• [Data extracts]
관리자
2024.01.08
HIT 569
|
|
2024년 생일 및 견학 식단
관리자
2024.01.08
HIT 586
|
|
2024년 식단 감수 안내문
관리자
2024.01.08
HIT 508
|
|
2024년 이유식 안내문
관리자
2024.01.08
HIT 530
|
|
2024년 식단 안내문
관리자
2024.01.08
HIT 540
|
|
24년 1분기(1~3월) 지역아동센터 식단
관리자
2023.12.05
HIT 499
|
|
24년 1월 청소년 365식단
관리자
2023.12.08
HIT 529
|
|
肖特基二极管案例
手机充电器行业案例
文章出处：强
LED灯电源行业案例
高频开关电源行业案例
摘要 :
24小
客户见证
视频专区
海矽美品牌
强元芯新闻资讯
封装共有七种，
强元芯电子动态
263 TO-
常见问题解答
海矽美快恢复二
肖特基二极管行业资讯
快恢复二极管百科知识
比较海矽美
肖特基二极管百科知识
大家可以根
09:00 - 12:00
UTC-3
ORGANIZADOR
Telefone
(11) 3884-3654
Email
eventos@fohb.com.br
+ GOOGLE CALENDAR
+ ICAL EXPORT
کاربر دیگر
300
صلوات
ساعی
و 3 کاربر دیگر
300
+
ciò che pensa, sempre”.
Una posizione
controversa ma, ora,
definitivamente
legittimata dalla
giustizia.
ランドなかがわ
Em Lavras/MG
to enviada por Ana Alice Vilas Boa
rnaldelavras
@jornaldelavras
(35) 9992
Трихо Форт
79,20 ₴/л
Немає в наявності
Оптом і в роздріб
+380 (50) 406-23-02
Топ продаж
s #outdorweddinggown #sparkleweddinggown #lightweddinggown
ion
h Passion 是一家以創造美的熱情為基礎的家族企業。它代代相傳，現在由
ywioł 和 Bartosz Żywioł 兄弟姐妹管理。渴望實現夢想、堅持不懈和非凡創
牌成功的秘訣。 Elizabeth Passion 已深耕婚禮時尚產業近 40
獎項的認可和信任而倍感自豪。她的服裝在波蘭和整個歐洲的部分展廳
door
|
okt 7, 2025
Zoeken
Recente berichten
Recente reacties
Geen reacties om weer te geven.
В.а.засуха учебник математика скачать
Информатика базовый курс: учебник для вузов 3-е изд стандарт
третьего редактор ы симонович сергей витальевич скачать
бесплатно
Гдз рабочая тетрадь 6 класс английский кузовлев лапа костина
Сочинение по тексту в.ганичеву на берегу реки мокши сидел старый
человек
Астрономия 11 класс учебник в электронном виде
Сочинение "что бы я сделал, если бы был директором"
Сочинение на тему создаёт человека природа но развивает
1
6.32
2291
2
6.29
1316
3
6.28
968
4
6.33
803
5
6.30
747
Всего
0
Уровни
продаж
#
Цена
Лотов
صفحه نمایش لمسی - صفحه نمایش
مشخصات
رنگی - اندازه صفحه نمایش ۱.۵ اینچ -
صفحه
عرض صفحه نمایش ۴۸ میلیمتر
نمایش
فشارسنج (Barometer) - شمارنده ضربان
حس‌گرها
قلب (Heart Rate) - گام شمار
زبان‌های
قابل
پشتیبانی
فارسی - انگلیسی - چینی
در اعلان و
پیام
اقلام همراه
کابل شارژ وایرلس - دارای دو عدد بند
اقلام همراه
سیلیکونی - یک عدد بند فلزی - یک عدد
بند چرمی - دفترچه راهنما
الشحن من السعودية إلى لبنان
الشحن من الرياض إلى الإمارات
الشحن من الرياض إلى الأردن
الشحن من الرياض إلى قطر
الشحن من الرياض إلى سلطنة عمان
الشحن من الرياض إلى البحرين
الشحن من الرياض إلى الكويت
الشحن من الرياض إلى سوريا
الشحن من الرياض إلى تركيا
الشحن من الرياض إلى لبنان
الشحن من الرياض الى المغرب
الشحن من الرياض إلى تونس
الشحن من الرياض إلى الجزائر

• [What you have to do]
What's wanted here is every record, retyped exactly as shown above.

• [Written solution]
관리자
2024.01.08
HIT 569
|
|
2024년 생일 및 견학 식단
관리자
2024.01.08
HIT 586
|
|
2024년 식단 감수 안내문
관리자
2024.01.08
HIT 508
|
|
2024년 이유식 안내문
관리자
2024.01.08
HIT 530
|
|
2024년 식단 안내문
관리자
2024.01.08
HIT 540
|
|
24년 1분기(1~3월) 지역아동센터 식단
관리자
2023.12.05
HIT 499
|
|
24년 1월 청소년 365식단
관리자
2023.12.08
HIT 529
|
|
肖特基二极管案例
手机充电器行业案例
文章出处：强
LED灯电源行业案例
高频开关电源行业案例
摘要 :
24小
客户见证
视频专区
海矽美品牌
强元芯新闻资讯
封装共有七种，
强元芯电子动态
263 TO-
常见问题解答
海矽美快恢复二
肖特基二极管行业资讯
快恢复二极管百科知识
比较海矽美
肖特基二极管百科知识
大家可以根
09:00 - 12:00
UTC-3
ORGANIZADOR
Telefone
(11) 3884-3654
Email
eventos@fohb.com.br
+ GOOGLE CALENDAR
+ ICAL EXPORT
کاربر دیگر
300
صلوات
ساعی
و 3 کاربر دیگر
300
+
ciò che pensa, sempre”.
Una posizione
controversa ma, ora,
definitivamente
legittimata dalla
giustizia.
ランドなかがわ
Em Lavras/MG
to enviada por Ana Alice Vilas Boa
rnaldelavras
@jornaldelavras
(35) 9992
Трихо Форт
79,20 ₴/л
Немає в наявності
Оптом і в роздріб
+380 (50) 406-23-02
Топ продаж
s #outdorweddinggown #sparkleweddinggown #lightweddinggown
ion
h Passion 是一家以創造美的熱情為基礎的家族企業。它代代相傳，現在由
ywioł 和 Bartosz Żywioł 兄弟姐妹管理。渴望實現夢想、堅持不懈和非凡創
牌成功的秘訣。 Elizabeth Passion 已深耕婚禮時尚產業近 40
獎項的認可和信任而倍感自豪。她的服裝在波蘭和整個歐洲的部分展廳
door
|
okt 7, 2025
Zoeken
Recente berichten
Recente reacties
Geen reacties om weer te geven.
В.а.засуха учебник математика скачать
Информатика базовый курс: учебник для вузов 3-е изд стандарт
третьего редактор ы симонович сергей витальевич скачать
бесплатно
Гдз рабочая тетрадь 6 класс английский кузовлев лапа костина
Сочинение по тексту в.ганичеву на берегу реки мокши сидел старый
человек
Астрономия 11 класс учебник в электронном виде
Сочинение "что бы я сделал, если бы был директором"
Сочинение на тему создаёт человека природа но развивает
1
6.32
2291
2
6.29
1316
3
6.28
968
4
6.33
803
5
6.30
747
Всего
0
Уровни
продаж
#
Цена
Лотов
صفحه نمایش لمسی - صفحه نمایش
مشخصات
رنگی - اندازه صفحه نمایش ۱.۵ اینچ -
صفحه
عرض صفحه نمایش ۴۸ میلیمتر
نمایش
فشارسنج (Barometer) - شمارنده ضربان
حس‌گرها
قلب (Heart Rate) - گام شمار
زبان‌های
قابل
پشتیبانی
فارسی - انگلیسی - چینی
در اعلان و
پیام
اقلام همراه
کابل شارژ وایرلس - دارای دو عدد بند
اقلام همراه
سیلیکونی - یک عدد بند فلزی - یک عدد
بند چرمی - دفترچه راهنما
الشحن من السعودية إلى لبنان
الشحن من الرياض إلى الإمارات
الشحن من الرياض إلى الأردن
الشحن من الرياض إلى قطر
الشحن من الرياض إلى سلطنة عمان
الشحن من الرياض إلى البحرين
الشحن من الرياض إلى الكويت
الشحن من الرياض إلى سوريا
الشحن من الرياض إلى تركيا
الشحن من الرياض إلى لبنان
الشحن من الرياض الى المغرب
الشحن من الرياض إلى تونس
الشحن من الرياض إلى الجزائر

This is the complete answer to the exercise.